Snapping on the Popper top cover, preparing to roast a batch of coffee (my Quest M3s gets an honorable mention!).

I think the main reason for this lies in how the air flow is interrupted by bean mass. 50 grams of coffee is fairly buoyant in the cyclonic air stream, and that extra movement, plus smaller bean mass, allows the air to flow through the coffee more freely. The denser bean mass from 100 grams of coffee traps the hot air to some degree, causing the temperature in the roast chamber to increase, especially after the beans become exothermic.

In no way are we recommending you switch to 50 gram batches. That will only make your roasting regimen twice as long! But if you do find yourself wanting to roast a smaller batch, the baseline provided here should get you well on your way to a nice, gentle roast curve.

More information on Popper is a Coffee Roaster:

Here’s our Popper FAQ on the in’s and out’s, do’s and don’ts, and all that’s in-between

Or peruse the Popper info page, where you’ll find links to all our Popper-related material!

4 Responses

  1. Hi, I just received my 27lbs of green coffee . thank you. I used to roast it in a pan with not much control of the roast so I followed your advice and bought a west bend popper. I just tried it and….not the best results. You can only roast 1 cup at a time. it gets so hot that it is almost impossible to stir. no control on the roast, unless you time it blindly. the noise of the device is enough to mask the cracking of the grain. And incidentally the smoke detector went off! Lastly the mess of the peels all over the kitchen….I was roasting the Yemen one, the most expensive. hopefully I didnt ruin it Next time I’ll stick to my old pan-method. I still love your products. Thank you

    1. Yes, sounds like you had your method down in the pan … plus you can roast larger batches on the stovetop so that’s a big plus. I like the poppers for roasting personally but it is a whole different beast for sure…

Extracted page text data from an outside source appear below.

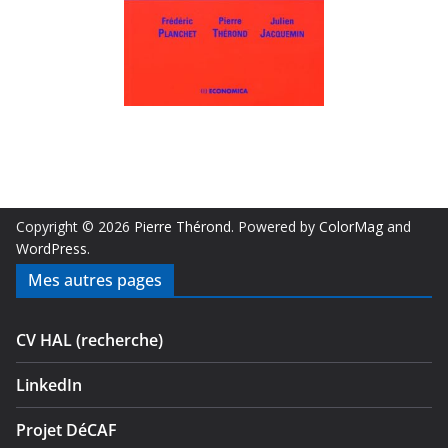
Copyright © 2026
Pierre Thérond
. Powered by
ColorMag
and
WordPress
.
Mes autres pages
CV HAL (recherche)
LinkedIn
Projet DéCAF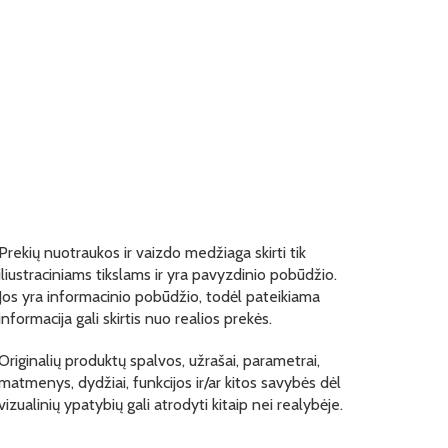
Prekių nuotraukos ir vaizdo medžiaga skirti tik
iliustraciniams tikslams ir yra pavyzdinio pobūdžio.
Jos yra informacinio pobūdžio, todėl pateikiama
informacija gali skirtis nuo realios prekės.
Originalių produktų spalvos, užrašai, parametrai,
matmenys, dydžiai, funkcijos ir/ar kitos savybės dėl
vizualinių ypatybių gali atrodyti kitaip nei realybėje.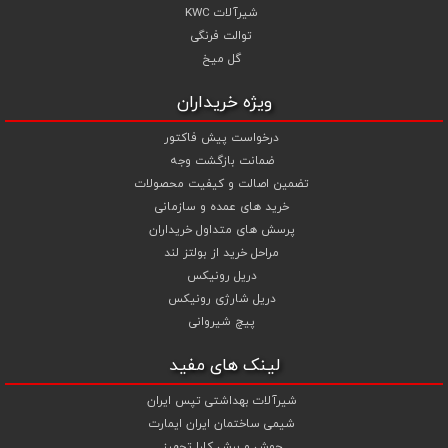
شیرآلات KWC
توالت فرنگی
گل میخ
ویژه خریداران
درخواست پیش فاکتور
ضمانت بازگشت وجه
تضمین اصالت و کیفیت محصولات
خرید های عمده و سازمانی
پرسش های متداول خریداران
مراحل خرید از بولتز لند
دریل رونیکس
دریل شارژی رونیکس
پیچ شیروانی
لینک های مفید
شیرآلات بهداشتی تپس ایران
شیمی ساختمان ایران ایمارت
جوش و برش کارا تجهیز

  2. I personally find nothing wrong with doing it in the oven even if there’s a learning curve. I’m not going to say how I do it because every oven is different. I started at 420 but it was taking too long. At 450 now it takes 17 minutes to get to City.

    1. Hey Christophe, agreed. If your method isn’t broke, don’t fix it! I started roasting in my oven as well, buying green beans from the warehouse who sold them down the street (Sweet Maria’s). After getting a job at said warehouse, I started trying the different roasting machines that were available for testing and slowly moved away from that method. But there are certainly pluses to roasting coffee in an oven, volume being one of them.

      Tom had a bit of a ‘rediscovery’ of oven roasting after picking up an air fryer a couple years back, and documented that journey, along with including helpful roasting tips, in this blog post.

      Thanks for the comment and happy roasting!